[Structured page parsing data]
□ □ □ □ □ □ □

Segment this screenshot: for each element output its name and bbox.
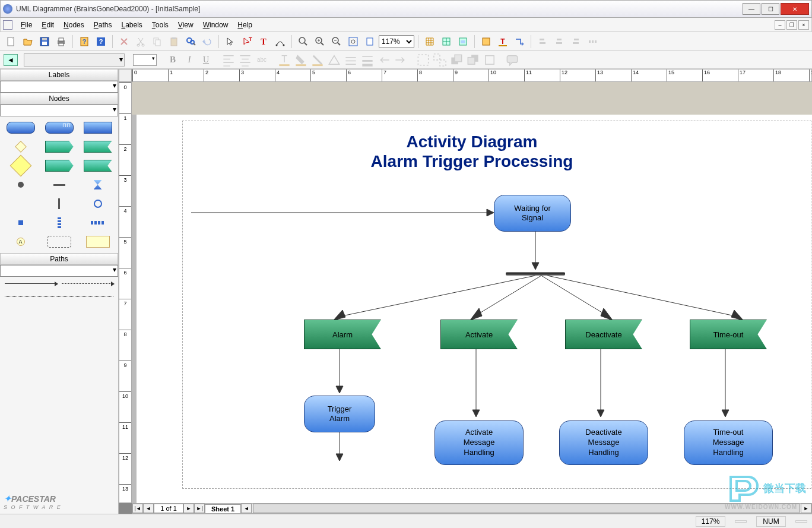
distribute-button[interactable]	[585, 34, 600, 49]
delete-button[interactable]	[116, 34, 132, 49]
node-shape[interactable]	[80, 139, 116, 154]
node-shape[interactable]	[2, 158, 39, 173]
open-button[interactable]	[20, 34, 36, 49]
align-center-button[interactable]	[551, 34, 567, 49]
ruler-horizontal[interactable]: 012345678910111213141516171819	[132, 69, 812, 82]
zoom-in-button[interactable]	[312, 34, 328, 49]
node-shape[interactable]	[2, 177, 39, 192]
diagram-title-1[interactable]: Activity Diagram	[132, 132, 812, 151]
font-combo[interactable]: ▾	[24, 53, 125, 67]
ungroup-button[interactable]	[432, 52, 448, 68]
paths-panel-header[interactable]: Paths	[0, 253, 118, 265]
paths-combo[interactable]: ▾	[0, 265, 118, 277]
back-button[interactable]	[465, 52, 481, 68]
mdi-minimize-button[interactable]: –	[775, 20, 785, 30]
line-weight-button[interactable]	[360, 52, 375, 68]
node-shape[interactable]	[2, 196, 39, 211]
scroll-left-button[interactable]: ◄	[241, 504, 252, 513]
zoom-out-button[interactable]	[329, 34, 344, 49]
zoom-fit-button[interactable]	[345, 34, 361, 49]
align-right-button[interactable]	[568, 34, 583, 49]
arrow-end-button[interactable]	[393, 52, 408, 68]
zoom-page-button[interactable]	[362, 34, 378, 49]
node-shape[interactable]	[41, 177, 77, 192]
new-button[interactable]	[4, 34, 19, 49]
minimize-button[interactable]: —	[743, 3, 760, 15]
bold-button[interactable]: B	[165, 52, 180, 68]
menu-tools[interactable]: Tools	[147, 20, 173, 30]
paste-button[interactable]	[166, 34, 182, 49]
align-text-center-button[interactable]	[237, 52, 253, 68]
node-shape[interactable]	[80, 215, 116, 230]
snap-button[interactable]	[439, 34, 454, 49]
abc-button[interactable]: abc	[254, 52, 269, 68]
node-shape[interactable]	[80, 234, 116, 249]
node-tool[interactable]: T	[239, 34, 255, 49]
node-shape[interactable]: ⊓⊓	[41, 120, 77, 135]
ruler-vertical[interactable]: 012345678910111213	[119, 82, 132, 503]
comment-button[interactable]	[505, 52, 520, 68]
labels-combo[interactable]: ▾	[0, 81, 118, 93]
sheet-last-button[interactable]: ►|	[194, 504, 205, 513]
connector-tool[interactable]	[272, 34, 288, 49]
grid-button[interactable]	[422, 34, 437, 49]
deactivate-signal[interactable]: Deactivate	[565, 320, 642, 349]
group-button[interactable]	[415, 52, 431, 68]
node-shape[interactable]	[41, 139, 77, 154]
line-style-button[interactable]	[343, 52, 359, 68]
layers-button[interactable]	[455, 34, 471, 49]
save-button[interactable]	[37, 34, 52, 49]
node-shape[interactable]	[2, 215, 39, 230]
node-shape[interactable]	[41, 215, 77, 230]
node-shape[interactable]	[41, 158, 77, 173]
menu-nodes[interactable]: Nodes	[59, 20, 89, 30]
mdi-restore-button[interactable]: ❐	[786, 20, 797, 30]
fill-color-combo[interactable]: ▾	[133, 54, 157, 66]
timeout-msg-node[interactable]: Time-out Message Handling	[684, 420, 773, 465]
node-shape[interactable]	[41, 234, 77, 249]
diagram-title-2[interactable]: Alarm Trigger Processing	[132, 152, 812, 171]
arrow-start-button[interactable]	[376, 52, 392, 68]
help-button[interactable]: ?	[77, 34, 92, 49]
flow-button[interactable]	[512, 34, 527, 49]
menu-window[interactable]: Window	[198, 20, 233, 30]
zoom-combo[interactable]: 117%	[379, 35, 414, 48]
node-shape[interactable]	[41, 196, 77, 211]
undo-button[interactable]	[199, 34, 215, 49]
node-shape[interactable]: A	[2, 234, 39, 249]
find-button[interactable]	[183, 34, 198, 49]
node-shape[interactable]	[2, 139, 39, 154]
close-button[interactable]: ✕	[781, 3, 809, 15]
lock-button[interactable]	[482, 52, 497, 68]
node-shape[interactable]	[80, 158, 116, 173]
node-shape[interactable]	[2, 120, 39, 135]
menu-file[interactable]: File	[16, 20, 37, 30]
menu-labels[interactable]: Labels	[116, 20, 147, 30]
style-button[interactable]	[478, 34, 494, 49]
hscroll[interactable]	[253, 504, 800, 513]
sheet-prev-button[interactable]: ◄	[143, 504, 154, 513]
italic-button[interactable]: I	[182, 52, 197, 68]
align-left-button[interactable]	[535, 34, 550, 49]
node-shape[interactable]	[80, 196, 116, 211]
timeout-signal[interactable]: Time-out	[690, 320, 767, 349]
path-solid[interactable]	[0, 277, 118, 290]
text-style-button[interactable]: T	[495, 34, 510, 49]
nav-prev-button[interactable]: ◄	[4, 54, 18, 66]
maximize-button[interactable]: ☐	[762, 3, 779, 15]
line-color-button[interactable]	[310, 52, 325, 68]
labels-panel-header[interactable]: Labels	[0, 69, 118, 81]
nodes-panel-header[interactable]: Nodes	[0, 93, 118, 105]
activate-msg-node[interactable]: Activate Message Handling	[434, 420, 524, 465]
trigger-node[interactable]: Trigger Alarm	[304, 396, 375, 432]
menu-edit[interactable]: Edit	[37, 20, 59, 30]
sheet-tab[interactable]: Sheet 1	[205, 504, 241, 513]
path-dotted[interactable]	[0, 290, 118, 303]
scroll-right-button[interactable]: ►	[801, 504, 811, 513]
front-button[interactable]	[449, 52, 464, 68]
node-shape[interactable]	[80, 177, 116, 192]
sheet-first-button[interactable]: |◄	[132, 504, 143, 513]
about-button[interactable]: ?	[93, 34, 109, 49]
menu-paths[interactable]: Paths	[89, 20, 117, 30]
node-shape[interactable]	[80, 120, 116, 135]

□ □ □ □ □ □ □

Please print each entry exactly as given and keep pictures out of it.

_ANSWER SPACE:_
Segment this screenshot: for each element output its name and bbox.
distribute-button[interactable]	[585, 34, 600, 49]
delete-button[interactable]	[116, 34, 132, 49]
node-shape[interactable]	[80, 139, 116, 154]
node-shape[interactable]	[2, 158, 39, 173]
open-button[interactable]	[20, 34, 36, 49]
align-center-button[interactable]	[551, 34, 567, 49]
ruler-horizontal[interactable]: 012345678910111213141516171819	[132, 69, 812, 82]
zoom-in-button[interactable]	[312, 34, 328, 49]
node-shape[interactable]	[2, 177, 39, 192]
diagram-title-1[interactable]: Activity Diagram	[132, 132, 812, 151]
font-combo[interactable]: ▾	[24, 53, 125, 67]
ungroup-button[interactable]	[432, 52, 448, 68]
paths-panel-header[interactable]: Paths	[0, 253, 118, 265]
paths-combo[interactable]: ▾	[0, 265, 118, 277]
back-button[interactable]	[465, 52, 481, 68]
mdi-minimize-button[interactable]: –	[775, 20, 785, 30]
line-weight-button[interactable]	[360, 52, 375, 68]
node-shape[interactable]	[2, 196, 39, 211]
scroll-left-button[interactable]: ◄	[241, 504, 252, 513]
zoom-out-button[interactable]	[329, 34, 344, 49]
zoom-fit-button[interactable]	[345, 34, 361, 49]
align-right-button[interactable]	[568, 34, 583, 49]
arrow-end-button[interactable]	[393, 52, 408, 68]
zoom-page-button[interactable]	[362, 34, 378, 49]
node-shape[interactable]	[41, 177, 77, 192]
new-button[interactable]	[4, 34, 19, 49]
minimize-button[interactable]: —	[743, 3, 760, 15]
bold-button[interactable]: B	[165, 52, 180, 68]
menu-tools[interactable]: Tools	[147, 20, 173, 30]
paste-button[interactable]	[166, 34, 182, 49]
align-text-center-button[interactable]	[237, 52, 253, 68]
node-shape[interactable]	[80, 215, 116, 230]
snap-button[interactable]	[439, 34, 454, 49]
abc-button[interactable]: abc	[254, 52, 269, 68]
node-shape[interactable]	[80, 234, 116, 249]
node-tool[interactable]: T	[239, 34, 255, 49]
node-shape[interactable]: ⊓⊓	[41, 120, 77, 135]
ruler-vertical[interactable]: 012345678910111213	[119, 82, 132, 503]
comment-button[interactable]	[505, 52, 520, 68]
labels-combo[interactable]: ▾	[0, 81, 118, 93]
sheet-last-button[interactable]: ►|	[194, 504, 205, 513]
connector-tool[interactable]	[272, 34, 288, 49]
grid-button[interactable]	[422, 34, 437, 49]
deactivate-signal[interactable]: Deactivate	[565, 320, 642, 349]
group-button[interactable]	[415, 52, 431, 68]
node-shape[interactable]	[41, 139, 77, 154]
line-style-button[interactable]	[343, 52, 359, 68]
layers-button[interactable]	[455, 34, 471, 49]
save-button[interactable]	[37, 34, 52, 49]
node-shape[interactable]	[2, 215, 39, 230]
node-shape[interactable]	[41, 215, 77, 230]
node-shape[interactable]	[41, 158, 77, 173]
menu-nodes[interactable]: Nodes	[59, 20, 89, 30]
mdi-restore-button[interactable]: ❐	[786, 20, 797, 30]
fill-color-combo[interactable]: ▾	[133, 54, 157, 66]
timeout-msg-node[interactable]: Time-out Message Handling	[684, 420, 773, 465]
node-shape[interactable]	[41, 234, 77, 249]
diagram-title-2[interactable]: Alarm Trigger Processing	[132, 152, 812, 171]
arrow-start-button[interactable]	[376, 52, 392, 68]
help-button[interactable]: ?	[77, 34, 92, 49]
flow-button[interactable]	[512, 34, 527, 49]
menu-window[interactable]: Window	[198, 20, 233, 30]
zoom-combo[interactable]: 117%	[379, 35, 414, 48]
node-shape[interactable]	[41, 196, 77, 211]
undo-button[interactable]	[199, 34, 215, 49]
node-shape[interactable]: A	[2, 234, 39, 249]
find-button[interactable]	[183, 34, 198, 49]
node-shape[interactable]	[2, 139, 39, 154]
close-button[interactable]: ✕	[781, 3, 809, 15]
lock-button[interactable]	[482, 52, 497, 68]
node-shape[interactable]	[80, 158, 116, 173]
node-shape[interactable]	[2, 120, 39, 135]
menu-file[interactable]: File	[16, 20, 37, 30]
menu-labels[interactable]: Labels	[116, 20, 147, 30]
style-button[interactable]	[478, 34, 494, 49]
hscroll[interactable]	[253, 504, 800, 513]
sheet-prev-button[interactable]: ◄	[143, 504, 154, 513]
italic-button[interactable]: I	[182, 52, 197, 68]
align-left-button[interactable]	[535, 34, 550, 49]
node-shape[interactable]	[80, 196, 116, 211]
timeout-signal[interactable]: Time-out	[690, 320, 767, 349]
path-solid[interactable]	[0, 277, 118, 290]
text-style-button[interactable]: T	[495, 34, 510, 49]
nav-prev-button[interactable]: ◄	[4, 54, 18, 66]
maximize-button[interactable]: ☐	[762, 3, 779, 15]
line-color-button[interactable]	[310, 52, 325, 68]
labels-panel-header[interactable]: Labels	[0, 69, 118, 81]
nodes-panel-header[interactable]: Nodes	[0, 93, 118, 105]
activate-msg-node[interactable]: Activate Message Handling	[434, 420, 524, 465]
trigger-node[interactable]: Trigger Alarm	[304, 396, 375, 432]
menu-edit[interactable]: Edit	[37, 20, 59, 30]
sheet-tab[interactable]: Sheet 1	[205, 504, 241, 513]
path-dotted[interactable]	[0, 290, 118, 303]
scroll-right-button[interactable]: ►	[801, 504, 811, 513]
front-button[interactable]	[449, 52, 464, 68]
node-shape[interactable]	[80, 177, 116, 192]
sheet-first-button[interactable]: |◄	[132, 504, 143, 513]
about-button[interactable]: ?	[93, 34, 109, 49]
menu-paths[interactable]: Paths	[89, 20, 117, 30]
node-shape[interactable]	[80, 120, 116, 135]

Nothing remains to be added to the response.